1644年8月、鋳掛屋トマス・バンヤンは、ある商家の寡婦と再婚することになった。妻が亡くなってわずか1カ月もたたなかった。
ジョンにとって義母となるこの婦人は、物事をテキパキと片づけ、家事の腕も抜群の人で、夫の商売の注文とりから、仕上げた鍋や釜を注文主に届けたりすることもできたのだった。
「おまえも母さんができてよかったろう? うまくやってくれないと困るぞ」。トマスは上機嫌でこう言った。しかしジョンは、この義母にどうしてもなじむことができなかった。
はじめのうちは優しい言葉をかけていた義母も、ジョンがそっけない態度をとり続けた上、いつも反抗的だったので、次第に避けるようになった。トマス・バンヤンはそんな息子を見て、彼女に気を使ってか、ジョンに外回りの仕事ばかり言いつけて、なるべく後妻との衝突を避けるようにしたのだった。
ジョンは、荒れ狂う自分の心と闘いながら日々を過ごしていた。彼が両親に対して反抗的な気持ちになったのは、自分の母と妹が亡くなってようやく1カ月が過ぎようとしたときに、あまりにも早く父が再婚したことであった。
そんなある日のことである。町に出たジョンは、ふと町角に1枚のビラが貼られているのを見た。「義勇兵求む! 戦いに参加する熱血に燃えた若者よ、来たれ!」
その頃英国では、国王と議会の関係が悪化しており、「王党」と「議会党」が真っ向から対立して、戦争に発展していたのである。トマス・バンヤンはもともと「王党」を支持しており、「議会党」の指導者オリヴァー・クロンウェルの、党を率いての反逆に苦々しい思いを持っていたのだった。
ジョンは父親に対する反発から、わざと「議会軍」を支持し、義勇兵として参加するために入隊を申し出た。彼はすぐにニューポート・パグネル(ウェールズの東南部の要塞)に送られた。司令官はサミュエル・ルーク卿だった。
ジョンにとって戦争に参加したことは、両親への反抗だけでなく、ひとつの憂さ晴らしだった。どっちみち天国に行けないのなら、自分はいつ、どこで死んでもいいと思ったのである。そして剣を振り回すことで、モヤモヤした思いを一掃できるからであった。
「君はこの戦いに参加したことを悔いたことがありますか?」サミュエル・ルーク司令官はジョンに尋ねた。
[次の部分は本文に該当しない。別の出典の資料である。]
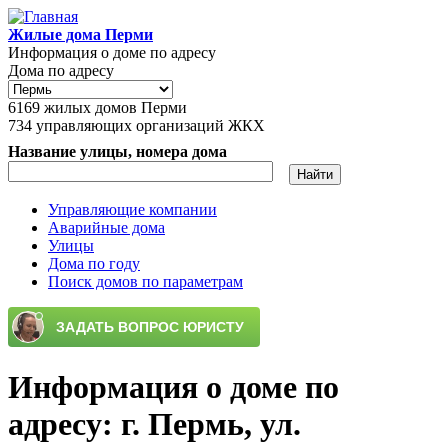
Перейти к основному содержанию
Жилые дома Перми
Информация о доме по адресу
Дома по адресу
6169
жилых домов Перми
734
управляющих организаций ЖКХ
Название улицы, номера дома
Управляющие компании
Аварийные дома
Главное меню
Улицы
Дома по году
Поиск домов по параметрам
Информация о доме по
адресу: г. Пермь, ул.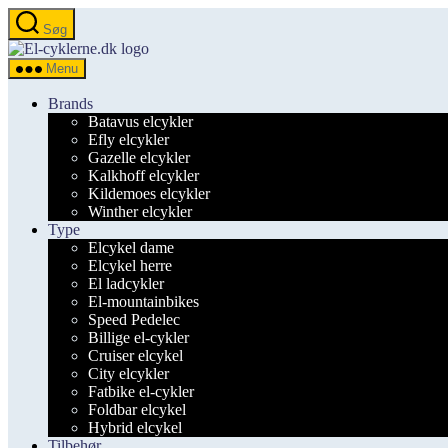
Spring
Søg
til
el-
indholdet
cyklerne.dk
Menu
Brands
Batavus elcykler
Efly elcykler
Gazelle elcykler
Kalkhoff elcykler
Kildemoes elcykler
Winther elcykler
Type
Elcykel dame
Elcykel herre
El ladcykler
El-mountainbikes
Speed Pedelec
Billige el-cykler
Cruiser elcykel
City elcykler
Fatbike el-cykler
Foldbar elcykel
Hybrid elcykel
Tilbehør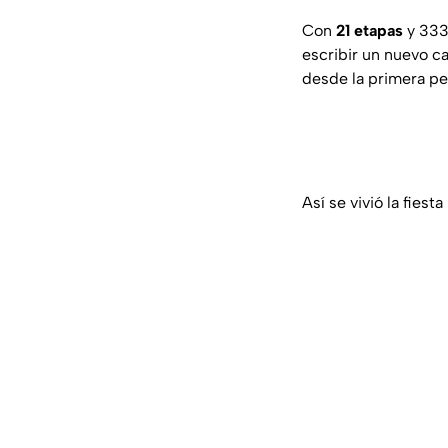
Con
21 etapas
y 3338
escribir un nuevo ca
desde la primera pe
Así se vivió la fies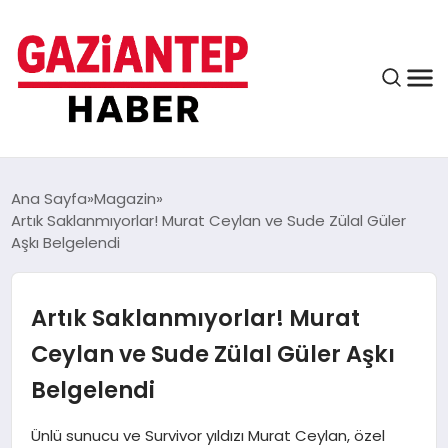
ASAYIŞ
Ana Sayfa
Magazin
Artık Saklanmıyorlar! Murat Ceylan ve Sude Zülal Güler
Aşkı Belgelendi
EĞITIM
Artık Saklanmıyorlar! Murat
FINANS
Ceylan ve Sude Zülal Güler Aşkı
Belgelendi
KÜLTÜR VE SANAT
Ünlü sunucu ve Survivor yıldızı Murat Ceylan, özel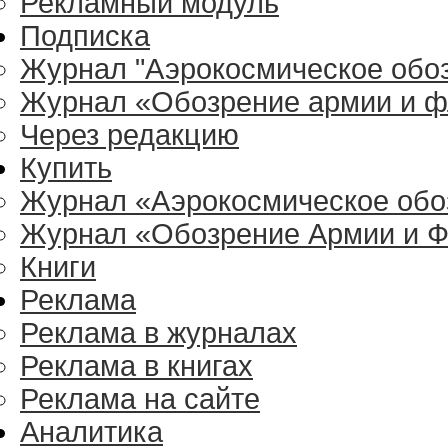
Рекламный модуль
Подписка
Журнал "Аэрокосмическое обо
Журнал «Обозрение армии и ф
Через редакцию
Купить
Журнал «Аэрокосмическое обо
Журнал «Обозрение Армии и Ф
Книги
Реклама
Реклама в журналах
Реклама в книгах
Реклама на сайте
Аналитика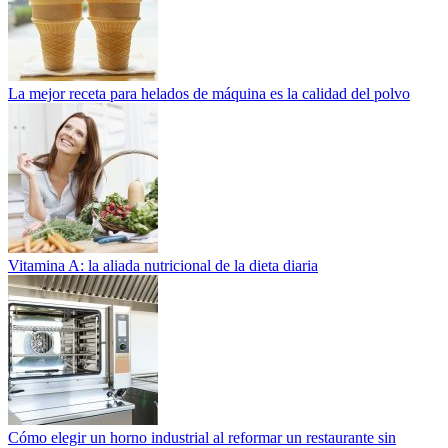
La mejor receta para helados de máquina es la calidad del polvo
Vitamina A: la aliada nutricional de la dieta diaria
Cómo elegir un horno industrial al reformar un restaurante sin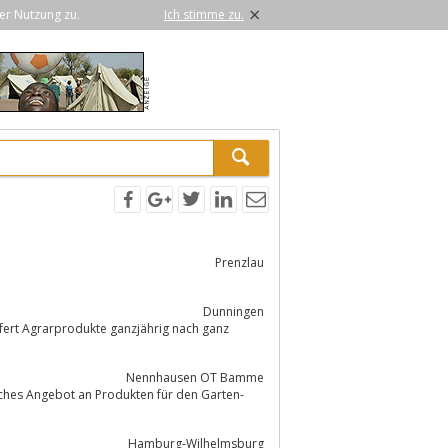
×
er Nutzung zu.
Ich stimme zu.
Prenzlau
Dun­nin­gen
fert Agrarprodukte ganzjährig nach ganz
Nennhausen OT Bamme
hes Angebot an Produkten für den Garten-
Hamburg-Wilhelmsburg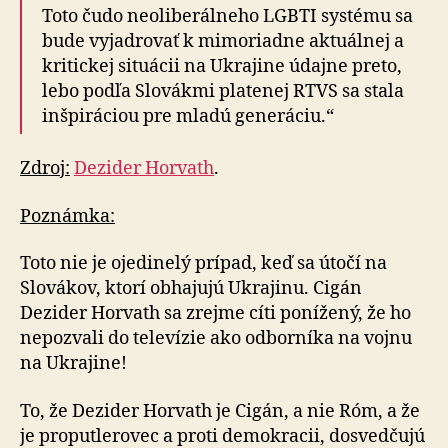
Toto čudo neoliberálneho LGBTI systému sa
bude vyjadrovať k mimoriadne aktuálnej a
kritickej situácii na Ukrajine údajne preto,
lebo podľa Slovákmi platenej RTVS sa stala
inšpiráciou pre mladú generáciu.“
Zdroj:
Dezider Horvath
.
Poznámka:
Toto nie je ojedinelý prípad, keď sa útočí na
Slovákov, ktorí obhajujú Ukrajinu. Cigán
Dezider Horvath sa zrejme cíti ponížený, že ho
nepozvali do televízie ako odborníka na vojnu
na Ukrajine!
To, že Dezider Horvath je Cigán, a nie Róm, a že
je proputlerovec a proti demokracii, dosvedčujú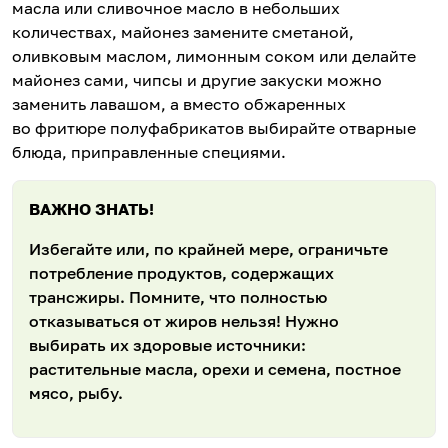
масла или сливочное масло в небольших
количествах, майонез замените сметаной,
оливковым маслом, лимонным соком или делайте
майонез сами, чипсы и другие закуски можно
заменить лавашом, а вместо обжаренных
во фритюре полуфабрикатов выбирайте отварные
блюда, приправленные специями.
ВАЖНО ЗНАТЬ!
Избегайте или, по крайней мере, ограничьте
потребление продуктов, содержащих
трансжиры. Помните, что полностью
отказываться от жиров нельзя! Нужно
выбирать их здоровые источники:
растительные масла, орехи и семена, постное
мясо, рыбу.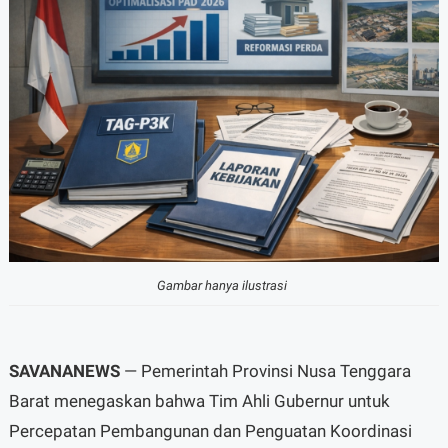
Gambar hanya ilustrasi
SAVANANEWS
— Pemerintah Provinsi Nusa Tenggara
Barat menegaskan bahwa Tim Ahli Gubernur untuk
Percepatan Pembangunan dan Penguatan Koordinasi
「ありません。いつ死んでも悔いはありませんから」と、ジョンは答えた。
すると、司令官は暗いジョンのまなざしをしばらく見つめていたが、静かな口調で言った。「いつ死と向き合うか分からないのがわれわれの運命だが、命は大切にしなくてはいけないよ。それをどのように使うにしても、神様から授かったものだからね」
ジョンは思いがけない言葉を聞いて戸惑ったが、丁寧に敬礼するとその場を離れた。
こうしてジョンは「議会軍」の兵士となり、毎日命を的にして戦った。仲間の兵士は次々と倒れていったが、不思議にも彼は危機を免れ、かすり傷ひとつ負うことがなかった。それは、彼が破れかぶれの思いで、自分はいつ死んでもいいという思いで最前線に出て行くので、かえって弾は当たらずにそれるのである。
(どうして自分は死なないのかな?)ジョンは自嘲気味につぶやいた。(どうせ地獄落ちの身だ。少しばかり長く生きたってどうってことないや)彼はそう思うのだった。
しかしそんな時、衝撃的な事件が起きた。ある場所を攻撃することになり、ジョンは選ばれた仲間と一緒に歩哨に駆り出された。
いよいよ出発というときになって、同じ部隊に所属するある兵士が、自分が代わりに行きたいと言い出した。「頼むから代わってくれよ。おれはどうしても歩哨に立ちたいんだ」。あまり熱心に言うものだから、ジョンは代わってやった。
ところが、戦闘が始まって、この男が歩哨に立った途端に、飛んできたマスケット銃弾で頭を打ち砕かれ、死んでしまったのだった。
「どうして・・・」ジョンはぼうぜんとした。もし、彼と役割を交換しなかったら、間違いなく自分が死んでいたのだ。どうして自分ではなかったのか?
その時、その肩に手がかけられた。振り向くと、戦友のヘンリー・デンが立っていた。「ジョン、君が助かったのは、神様がきっと君にご用があるんだよ」。彼はしみじみそう言うのだった。
1647年、ジョン・バンヤンは除隊した。
*
<あとがき>
ほんのささいな事がきっかけとなって、その後の人生が大きく変わってしまうようなことが私たちの人生によくあります。バンヤンの場合もそうでした。
彼は父親の早過ぎる再婚に不満を抱き、破れかぶれの毎日を送っていたとき、ふと町角で義勇兵を求めるビラを目にし、戦争に身を投じます。何の意味もない人生をこれ以上送るよりは、むしろ戦争で死んだほうがまし――というのがこの時の心境だったのでしょう。
しかし彼は、この戦争で死よりももっと恐ろしい体験をすることになります。敵地を攻撃するために歩哨に立つことになったとき、ある戦友の頼みでその場所を代わったところ、この戦友は銃撃を受けて死に、バンヤンは命拾いしたのです。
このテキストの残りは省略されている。